Real-world face recognition systems are vulnerable to both physical presentation attacks (PAs) and digital forgery attacks (DFs). We aim to achieve comprehensive protection of biometric data by implementing a unified physical-digital defense framework with advanced detection. Existing approaches primarily employ CLIP with regularization constraints to enhance model generalization across both tasks. However, these methods suffer from conflicting optimization directions between physical and digital attack detection under same category prompt spaces. To overcome this limitation, we propose a Spoofing-aware Prompt Learning for Unified Attack Detection (SPL-UAD) framework, which decouples optimization branches for physical and digital attacks in the prompt space.

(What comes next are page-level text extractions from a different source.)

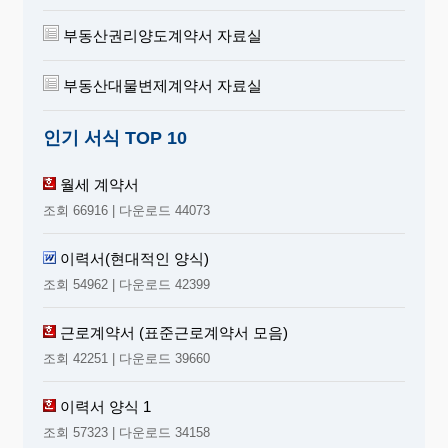
부동산권리양도계약서 자료실
부동산대물변제계약서 자료실
인기 서식 TOP 10
월세 계약서
조회 66916 | 다운로드 44073
이력서(현대적인 양식)
조회 54962 | 다운로드 42399
근로계약서 (표준근로계약서 모음)
조회 42251 | 다운로드 39660
이력서 양식 1
조회 57323 | 다운로드 34158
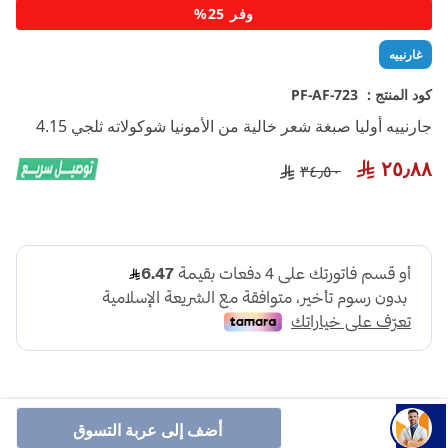
تخطي
وفر 25%
إلى
بداية
غارنييه
معرض
الصور
كود المنتج :
PF-AF-723
جارنييه أوليا صبغة شعر خالية من الأمونيا شوكولاته ثلجي 4.15
٢٥٫٨٨
٣٤٫٥٠
أضف إلى عربة التسوق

Specifically, we construct a learnable parallel prompt branch enhanced with adaptive Spoofing Context Prompt Generation, enabling independent control of optimization for each attack type. Furthermore, we design a Cues-awareness Augmentation that leverages the dual-prompt mechanism to generate challenging sample mining tasks on data, significantly enhancing the model's robustness against unseen attack types. Extensive experiments on the large-scale UniAttackDataPlus dataset demonstrate that the proposed method achieves significant performance improvements in unified attack detection tasks.

Paper Structure

This paper contains 15 sections, 5 equations, 2 figures, 2 tables.

Figures (2)

  • Figure 1: Overview of the proposed SPL-UAD framework. (a) Spoofing-aware Prompt Learning. An image is tokenized into patch embeddings and processed by the frozen CLIP iamge encoder, while text tokens are fed into the frozen text encoder. We inject learnable prompts together with spoof-aware context at multiple transformer layers. A dual-branch design decouples optimization for physical and digital attacks, mitigating conflicting gradients and preserving attack-specific cues. Cross-modal similarities between the resulting visual and textual features are used for classification, and representations are further organized by K-Means to support context construction. (b) Spoofing Context Prompt Generation (SCPG). We cluster class-level embeddings to obtain centers and apply lightweight linear projections to yield textual and visual context that align with encoder hidden sizes. Multi-Granularity Spoof-Aware descriptions enrich semantics for both real and spoof classes. The combined design provides informative pre-context, promotes stable text–image interactions, and enables cues-awareness augmentation to mine hard examples, ultimately improving robustness to both physical and digital attacks.
  • Figure 2: The Samples of UniAttackDataPlus Dataset liu2025benchmarking. Samples from UniAttackDataPlus covering both physical and digital attack families. Physical attacks include 2D prints, replay videos, cutouts, and diverse 3D masks such as transparent shields, resin, and plaster, collected under varied sensors and environments. Digital attacks span pixel-level manipulations and semantic-level edits, with ID-consistent pairing to real subjects. The breadth of capture conditions and the hierarchical taxonomy of attack types encourage models to focus on spoof-specific cues rather than incidental correlations, enabling unified evaluation across diverse threats.